Following the devastation of the second world war, the International Military Tribunal at Nuremburg, established by the Allied Forces to try leading figures of defeated Nazi Germany, described aggressive wars waged against other nations as "[a] supreme international crime, differing only from other war crimes in that it contains within itself the accumulated evil of the whole".
Some 60 years later, history was made in the early morning hours of Saturday, June 12, 2010 in Kampala, Uganda, the site of the Review Conference of the International Criminal Court (ICC).
For the first time in the war stricken story of mankind, waging aggressive wars has become a prosecutable crime in international law and given precise meaning and teeth before the ICC - this on the strength of an unexpected consensus reached between member states of the Court (or in ICC terminology 'states parties').
The conference in Kampala concluded with the adoption of a resolution that at last defined the crime of aggression listed in Article 5 of the Rome Statute - the Court's founding treaty - using the UN General Assembly Resolution 3314 (XXIX) as a guide.
The resolution, in effect, criminalises the use of force (for example: blockades, invasions, bombardments) against another country in violation of the Charter of the United Nations; giving the Court the power to try future political and military leaders who plan, prepare, initiate or execute illegal wars, and to hold them (individually) criminally responsible for the commission of this new, and long-overdue, international crime.

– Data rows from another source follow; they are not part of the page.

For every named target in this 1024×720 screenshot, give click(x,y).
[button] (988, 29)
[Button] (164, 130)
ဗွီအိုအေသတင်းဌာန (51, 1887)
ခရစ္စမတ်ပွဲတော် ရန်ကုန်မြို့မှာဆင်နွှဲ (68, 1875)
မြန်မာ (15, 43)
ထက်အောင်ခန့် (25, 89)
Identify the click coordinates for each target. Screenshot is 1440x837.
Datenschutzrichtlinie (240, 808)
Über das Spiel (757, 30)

Equally importantly, the Kampala resolution settled the conditions under which the ICC could exercise jurisdiction over the crime.

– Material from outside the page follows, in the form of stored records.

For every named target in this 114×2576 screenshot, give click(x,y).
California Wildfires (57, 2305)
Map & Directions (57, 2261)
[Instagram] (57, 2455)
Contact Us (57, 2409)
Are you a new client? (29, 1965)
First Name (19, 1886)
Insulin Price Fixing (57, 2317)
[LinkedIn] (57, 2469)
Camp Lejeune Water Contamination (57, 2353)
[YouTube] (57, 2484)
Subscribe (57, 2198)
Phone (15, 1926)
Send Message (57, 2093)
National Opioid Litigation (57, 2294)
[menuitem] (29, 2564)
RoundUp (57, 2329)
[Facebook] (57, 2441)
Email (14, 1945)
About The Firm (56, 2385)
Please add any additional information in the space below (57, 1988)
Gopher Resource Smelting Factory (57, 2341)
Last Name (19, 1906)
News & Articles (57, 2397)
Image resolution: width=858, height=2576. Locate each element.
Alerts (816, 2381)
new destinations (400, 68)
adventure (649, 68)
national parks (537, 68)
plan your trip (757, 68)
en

No Security Council monopoly
The final text of the agreement reflects a language of compromise - in part, proposed by Canada - needed to appease all sides of the debate on the highly complex and divisive issue of empowering the ICC to prosecute those who wage illegal wars.

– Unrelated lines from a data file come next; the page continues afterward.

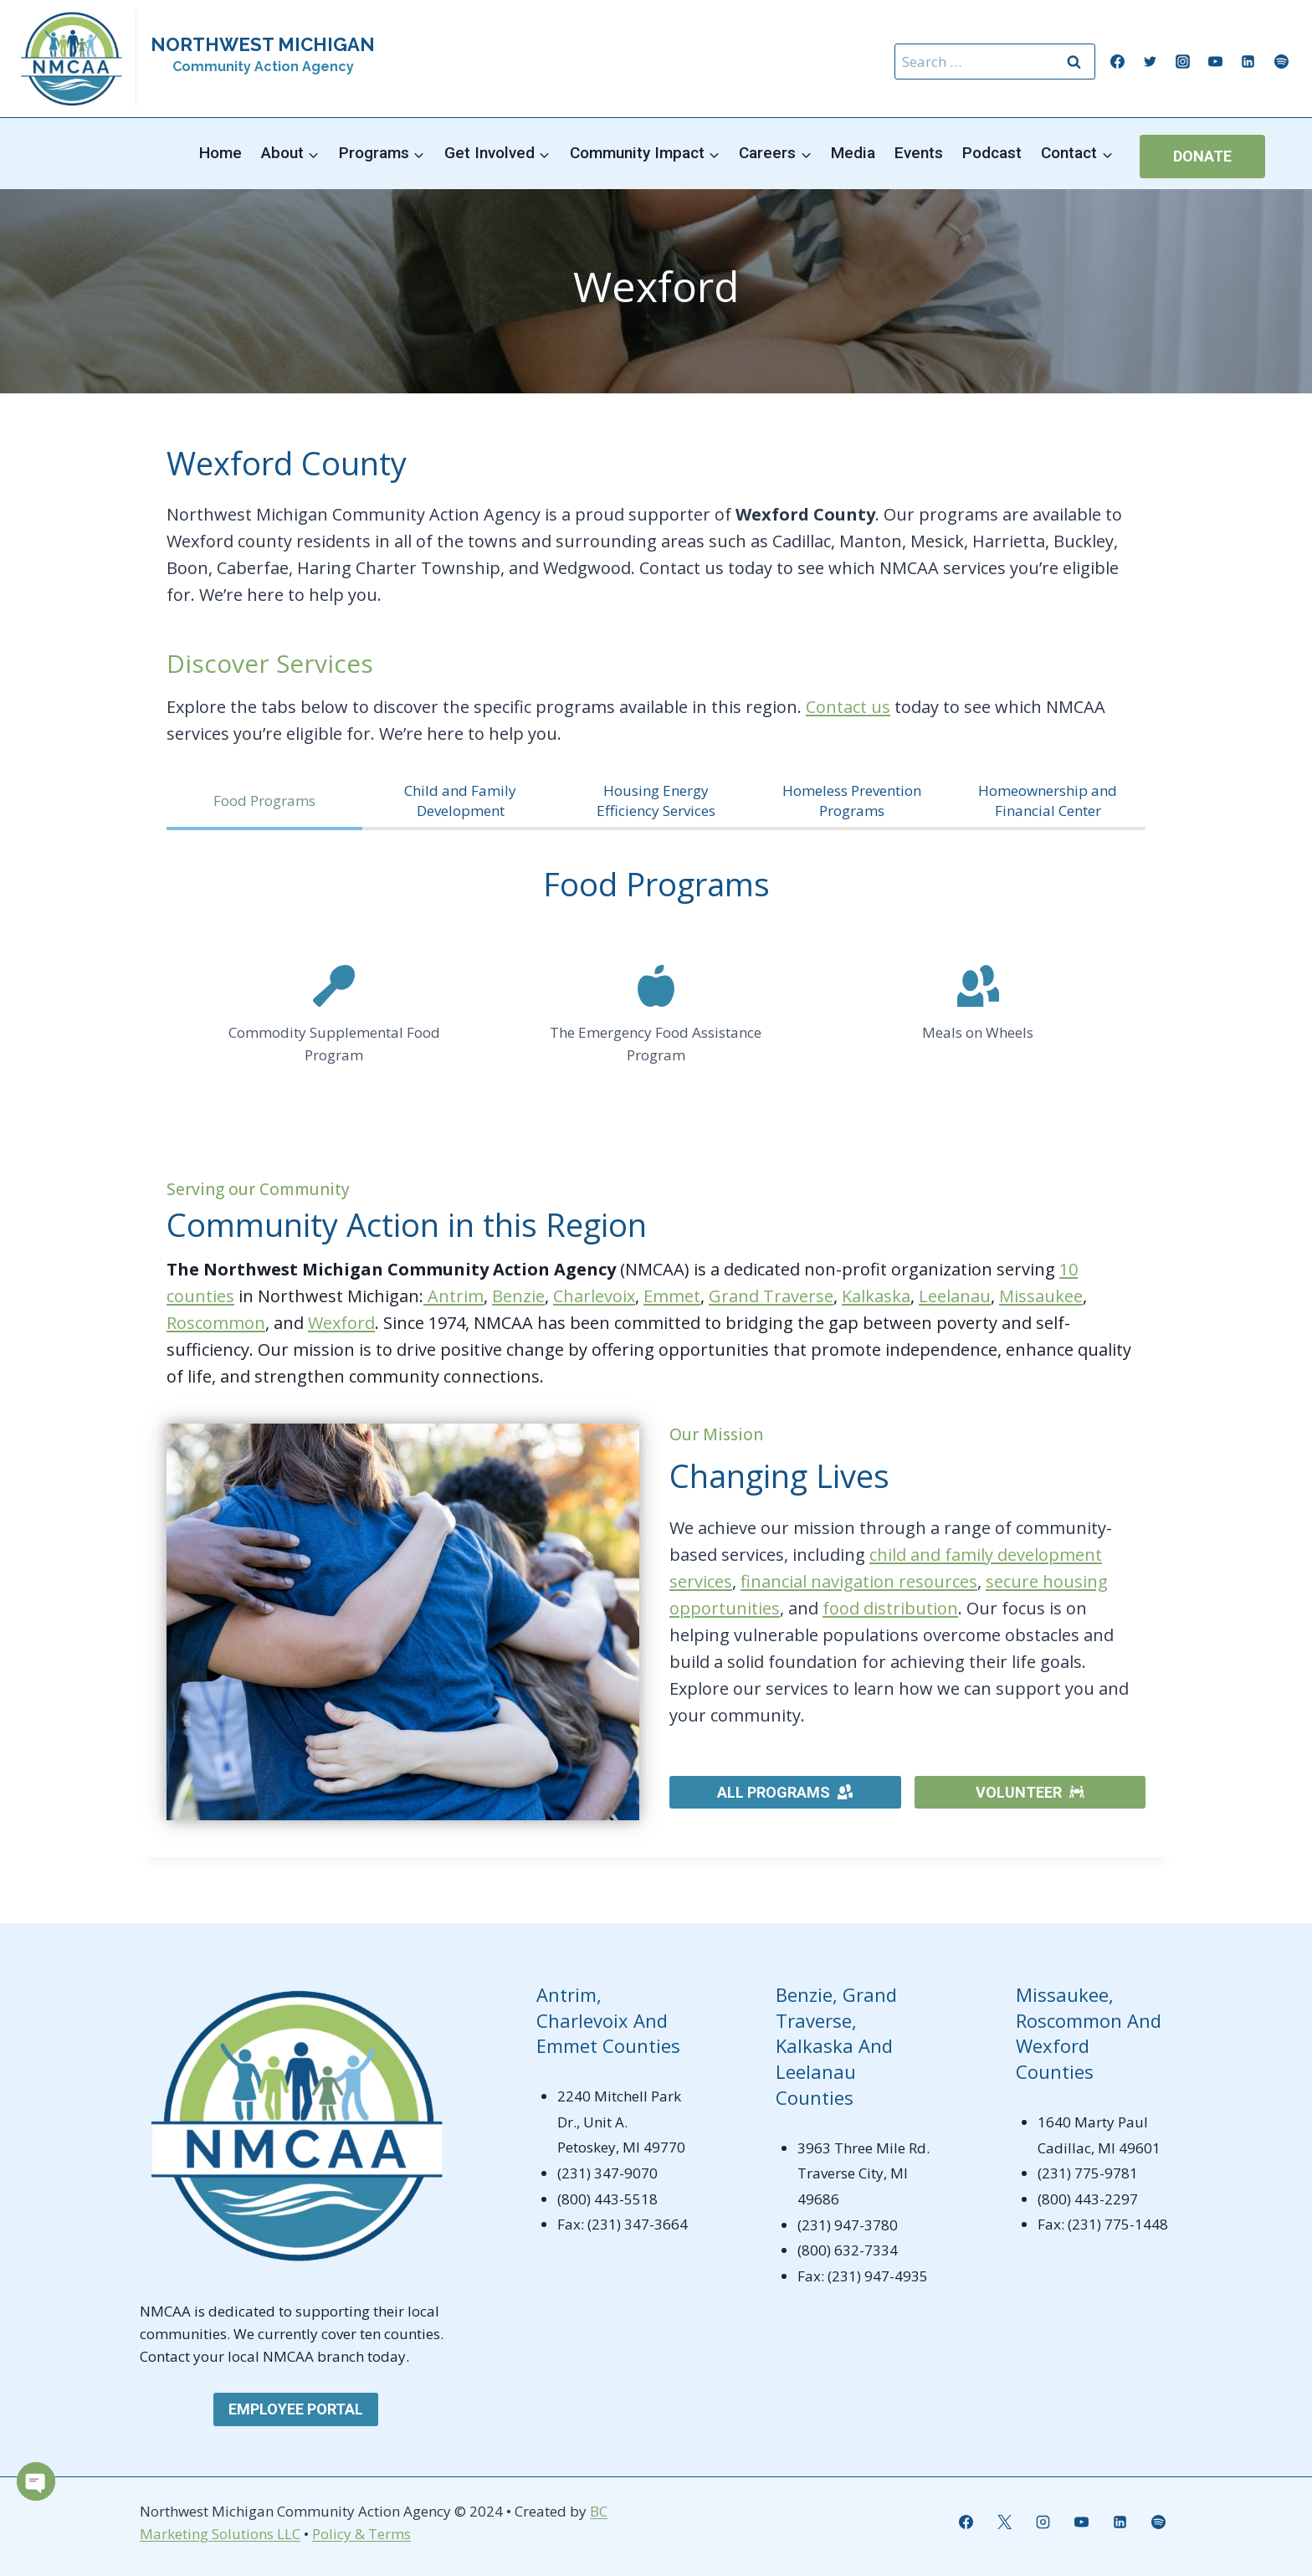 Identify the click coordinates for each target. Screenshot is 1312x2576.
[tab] (264, 802)
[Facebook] (1118, 62)
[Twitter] (1150, 62)
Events (918, 152)
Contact (166, 2356)
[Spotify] (1281, 62)
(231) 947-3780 (847, 2225)
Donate (1202, 156)
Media (853, 152)
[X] (1004, 2522)
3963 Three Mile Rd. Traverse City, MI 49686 (863, 2173)
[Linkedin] (1248, 62)
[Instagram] (1183, 62)
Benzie (518, 1296)
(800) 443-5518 (607, 2199)
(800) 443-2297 (1088, 2199)
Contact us (848, 706)
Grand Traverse (771, 1296)
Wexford (341, 1322)
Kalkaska (876, 1296)
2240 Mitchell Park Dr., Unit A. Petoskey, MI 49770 (621, 2121)
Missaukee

It does not take much imagination to guess where the dividing line has traditionally been drawn on this delicate question.
In general, most of the rift has been focused on the level of nexus that should exist between the ICC and the Security Council in the prosecution of the crime.
Thanks partly to the inconsistent track-record of the Security Council and the politically driven exercise of the veto powers of the five permanent members of the Council, most Middle Eastern and African states, and indeed the majority of the Court's states parties, have insisted on limiting the Council's involvement.
The rationale behind this standpoint is nicely captured in the opening address of the Iranian delegation, which was present at the conference in an Observer capacity.
Headed by Jamshid Momtaz, the former president of the UN International Law Commission, Iran aligned its position to that of Egypt's (which coincidentally attended on behalf of the non-aligned movement), and articulated the following:
• It is not legally convenient nor does it serve the cause of justice to tie the functioning of the Court to the decisions of the Security Council and, in a sense, leave the Court at the mercy of the Council. The Security Council is, by nature, a political organ and as such cannot act as a judicial filtering for the Court. The Security Council's practice in the past six decades indicates how dominant the political considerations of the permanent members have been in its decision-making processes. This includes those decisions made under Article 39 of the Charter, in particular the determination of an act of aggression.
Iran while recognising that the primary responsibility for the maintenance of international peace and security under the UN Charter falls on the Security Council, nonetheless adds:
•[This] does not mean, however, that the Security Council can play a determining judicial role for the Court. The prior determination of an act of aggression can facilitate the work of the Court, but the absence of such determination should not handcuff the Court. Otherwise, the raison d'être of the Court, as a judicial body, would be undermined.
It must be said that the anxiety over granting exclusive control to the Security Council is overwhelming shared by human rights NGOs.
Richard Dicker, the director of the international justice programme at Human Rights Watch captures this shared concern in the following statement.
The "ICC as a judicial body must be independent from the political interference of the Security Council that is a political organ that takes decision for political reasons".
On the other side of the debate, the most robust resistance to the activation of the crime has come mostly from the five permanent members of the Security Council.
Benjamin Ferencz, a former prosecutor at Nuremburg, and one of the leading advocates of the crime of aggression suggests this is because: "… the Security Council members do not want to surrender their powers to the ICC."
The permanent five - the UK, US, Russia, China and France - amongst other states argue that the triggering, and certainly, the classification of the Court's jurisdiction over the crime must reside on the exclusive powers granted to the Security Council under Article 39 of the UN Charter.